■ Given data
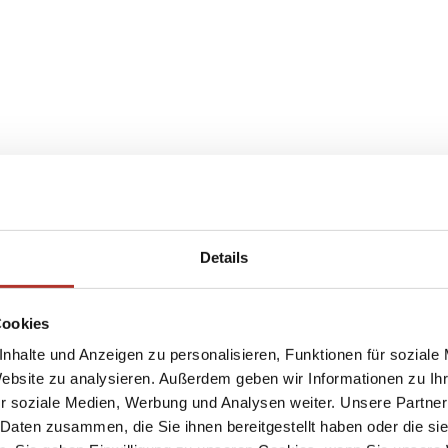
Details
Cookies
nhalte und Anzeigen zu personalisieren, Funktionen für soziale
Website zu analysieren. Außerdem geben wir Informationen zu I
r soziale Medien, Werbung und Analysen weiter. Unsere Partner
 Daten zusammen, die Sie ihnen bereitgestellt haben oder die s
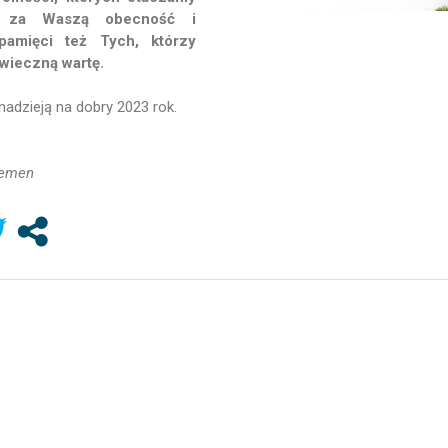
ąc za Waszą obecność i
amięci też Tych, którzy
 wieczną wartę.
nadzieją na dobry 2023 rok.
iemen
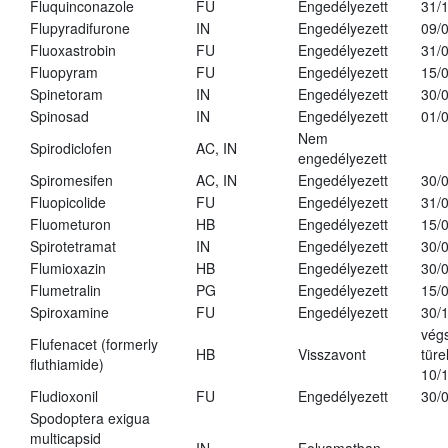
Fluquinconazole
FU
Engedélyezett
31/
Flupyradifurone
IN
Engedélyezett
09/
Fluoxastrobin
FU
Engedélyezett
31/
Fluopyram
FU
Engedélyezett
15/
Spinetoram
IN
Engedélyezett
30/
Spinosad
IN
Engedélyezett
01/
Nem
Spirodiclofen
AC, IN
engedélyezett
Spiromesifen
AC, IN
Engedélyezett
30/
Fluopicolide
FU
Engedélyezett
31/
Fluometuron
HB
Engedélyezett
15/
Spirotetramat
IN
Engedélyezett
30/
Flumioxazin
HB
Engedélyezett
30/
Flumetralin
PG
Engedélyezett
15/
Spiroxamine
FU
Engedélyezett
30/
vég
Flufenacet (formerly
HB
Visszavont
türe
fluthiamide)
10/
Fludioxonil
FU
Engedélyezett
30/
Spodoptera exigua
multicapsid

■ What you need to do
Please repeat everything in the data above except the pictures, exactly as it reads.

■ Answer space
Details
Cookies
nhalte und Anzeigen zu personalisieren, Funktionen für soziale
Website zu analysieren. Außerdem geben wir Informationen zu I
r soziale Medien, Werbung und Analysen weiter. Unsere Partner
 Daten zusammen, die Sie ihnen bereitgestellt haben oder die s
ąc za Waszą obecność i
amięci też Tych, którzy
 wieczną wartę.
nadzieją na dobry 2023 rok.
iemen
Fluquinconazole
FU
Engedélyezett
31/
Flupyradifurone
IN
Engedélyezett
09/
Fluoxastrobin
FU
Engedélyezett
31/
Fluopyram
FU
Engedélyezett
15/
Spinetoram
IN
Engedélyezett
30/
Spinosad
IN
Engedélyezett
01/
Nem
Spirodiclofen
AC, IN
engedélyezett
Spiromesifen
AC, IN
Engedélyezett
30/
Fluopicolide
FU
Engedélyezett
31/
Fluometuron
HB
Engedélyezett
15/
Spirotetramat
IN
Engedélyezett
30/
Flumioxazin
HB
Engedélyezett
30/
Flumetralin
PG
Engedélyezett
15/
Spiroxamine
FU
Engedélyezett
30/
vég
Flufenacet (formerly
HB
Visszavont
türe
fluthiamide)
10/
Fludioxonil
FU
Engedélyezett
30/
Spodoptera exigua
multicapsid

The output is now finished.